Our medical office portfolio continues to produce strong results with over 600,000 square feet of leases signed during year. This leasing activity, coupled with our acquisitions and development successes, helped to improve our medical office occupancy by almost 500 basis points during the year to 89%. Furthermore, we have a positive acquisition and development momentum, as we head into 2012. We couldn’t be more pleased with the progress we made in our asset strategy during the year and the full quarter.

As you know, our asset strategy focused on the acquisition and development of high-quality industrial and medical office assets, and the reduction of our suburban office portfolio. In accordance with this strategy, we acquired $388 million of industrial and medical office assets, totaling over 4.8 million square feet in the fourth quarter, bringing total executed acquisitions to $747 million for the year. On the disposition side, proceeds from fourth-quarter dispositions were $1.1 billion and $1.6 billion for the year. We also started six new development projects during the year, totaling $202 million, at projected stabilized yields in the mid-7 range.

As you know, we are focused on acquiring highest-quality industrial and medical office assets and our closed acquisitions reflect that. In the fourth quarter, we acquired 16 industrial assets and 11 medical office assets, which are now all 100% leased. On the disposition front, we closed the major sale of our office portfolio to Blackstone. The transaction closed pretty much as reported to you last quarter. The closing of all these transactions in the fourth quarter had a major impact on our asset repositioning strategy. At year-end, our portfolio mix stands at 54% industrial, 33% suburban office, 9% medical office, and 4% retail. And, as you know, our goals are to be 60% industrial, 25% suburban office, and 15% medical office. Over the last 24 months-plus, we have moved both our office and industrial percentages nearly 20%. We’ve made significant progress on our asset strategy, well ahead of our timeframe of 2013.
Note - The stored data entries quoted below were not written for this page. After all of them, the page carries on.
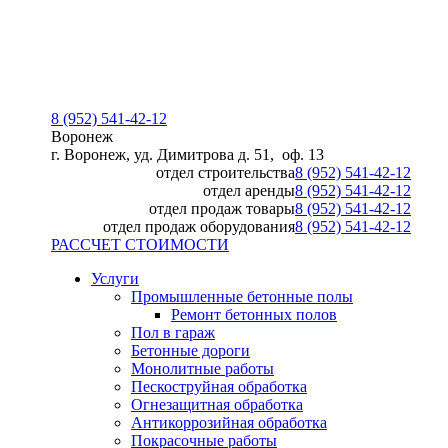
8 (952) 541-42-12
Воронеж
г. Воронеж, уд. Димитрова д. 51, оф. 13
отдел строительства
8 (952) 541-42-12
отдел аренды
8 (952) 541-42-12
отдел продаж товары
8 (952) 541-42-12
отдел продаж оборудования
8 (952) 541-42-12
РАССЧЕТ СТОИМОСТИ
Услуги
Промышленные бетонные полы
Ремонт бетонных полов
Пол в гараж
Бетонные дороги
Монолитные работы
Пескоструйная обработка
Огнезащитная обработка
Антикоррозийная обработка
Покрасочные работы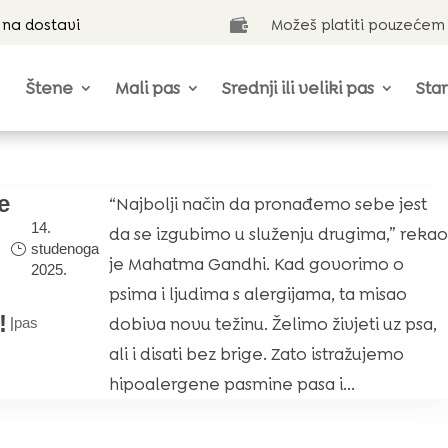
 na dostavi
Možeš platiti pouzećem

Štene
Mali pas
Srednji ili veliki pas
Star
e
“Najbolji način da pronađemo sebe jest
14.
da se izgubimo u služenju drugima,” reka
studenoga
je Mahatma Gandhi. Kad govorimo o
2025.
psima i ljudima s alergijama, ta misao
!
dobiva novu težinu. Želimo živjeti uz psa,
|
pas
ali i disati bez brige. Zato istražujemo
hipoalergene pasmine pasa i...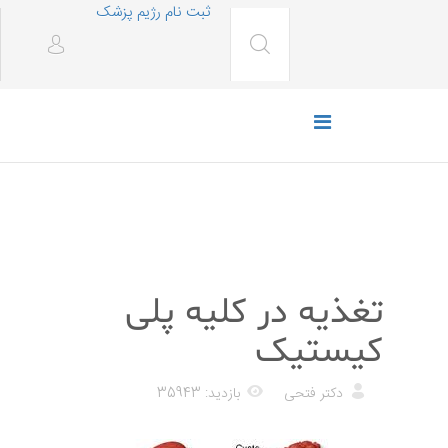
ثبت نام رژیم پزشک
رژیم غذایی
تغذیه در کلیه پلی
کیستیک
دکتر فتحی
بازدید: 35943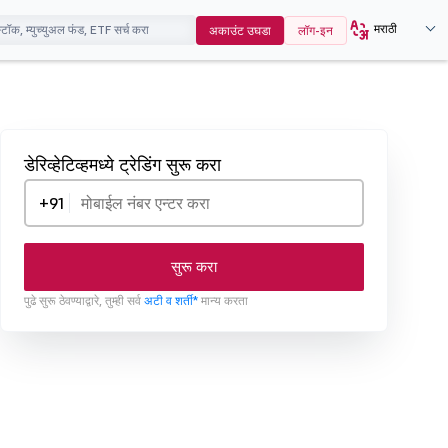
मराठी
अकाउंट उघडा
लॉग-इन
डेरिव्हेटिव्हमध्ये ट्रेडिंग सुरू करा
+91
सुरू करा
पुढे सुरू ठेवण्याद्वारे, तुम्ही सर्व
अटी व शर्ती*
मान्य करता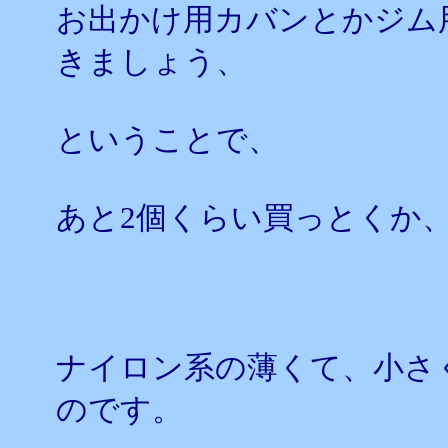
お出かけ用カバンとかジム
きましょう、
ということで、
あと2個くらい買っとくか
ナイロン系の薄くて、小さ
のです。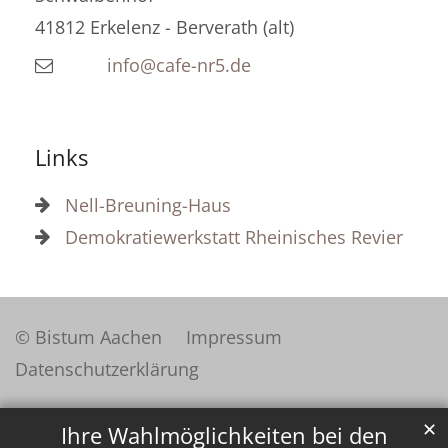
41812
Erkelenz - Berverath (alt)
info@cafe-nr5.de
Links
Nell-Breuning-Haus
Demokratiewerkstatt Rheinisches Revier
© Bistum Aachen
Impressum
Datenschutzerklärung
✕
Ihre Wahlmöglichkeiten bei den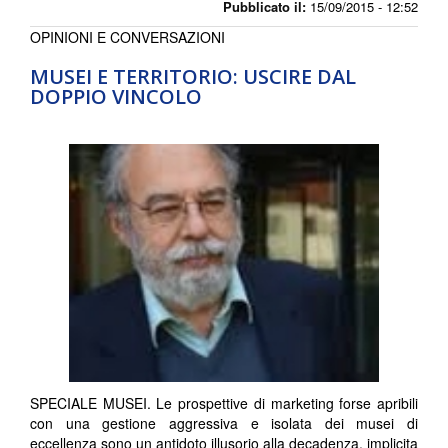
Pubblicato il:
15/09/2015 - 12:52
OPINIONI E CONVERSAZIONI
MUSEI E TERRITORIO: USCIRE DAL
DOPPIO VINCOLO
SPECIALE MUSEI. Le prospettive di marketing forse apribili
con una gestione aggressiva e isolata dei musei di
eccellenza sono un antidoto illusorio alla decadenza, implicita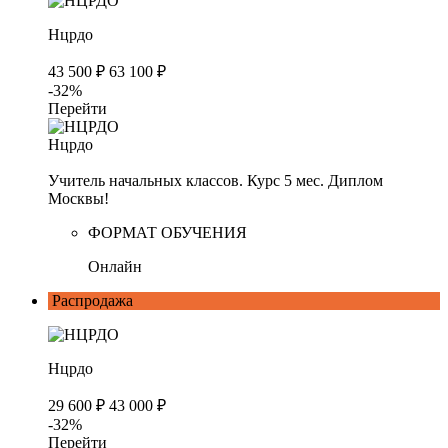
Нцрдо
43 500 ₽
63 100 ₽
-32%
Перейти
Нцрдо
Учитель начальных классов. Курс 5 мес. Диплом
Москвы!
ФОРМАТ ОБУЧЕНИЯ
Онлайн
Распродажа
Нцрдо
29 600 ₽
43 000 ₽
-32%
Перейти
Just a couple other points to make on the fourth quarter. We recorded an impairment charge of $12.9 million on our undeveloped land portfolio. This impairment was a result of a review of our land portfolio, post-completion of our Blackstone sale, and these impairments were primarily on land in those markets. The second point is that we recorded a severance charge of $3.4 million in the quarter. This charge related to an overall reduction in our Company staffing, as a result of the Blackstone sale, and our overall outlook for our needs in 2012. I’ll now turn our call over to Christie.

 

 

Christie Kelly - Duke Realty Corporation - CFO, EVP

Thanks very much, Denny, and good afternoon, everyone. Now I would like to provide an update on our 2011 financial performance and progress on our capital strategy. Despite the challenges we faced given our cloudy domestic economic climate, and the rippling effect of the European debt crisis, I am pleased to report that our fourth-quarter and year-end 2011 core FFO was $0.30 and a $1.15 per share respectively. We had another strong quarter and finish to the year, closing 2011 $0.01 ahead of consensus estimates for the quarter, and at the high-end of our guidance for the year.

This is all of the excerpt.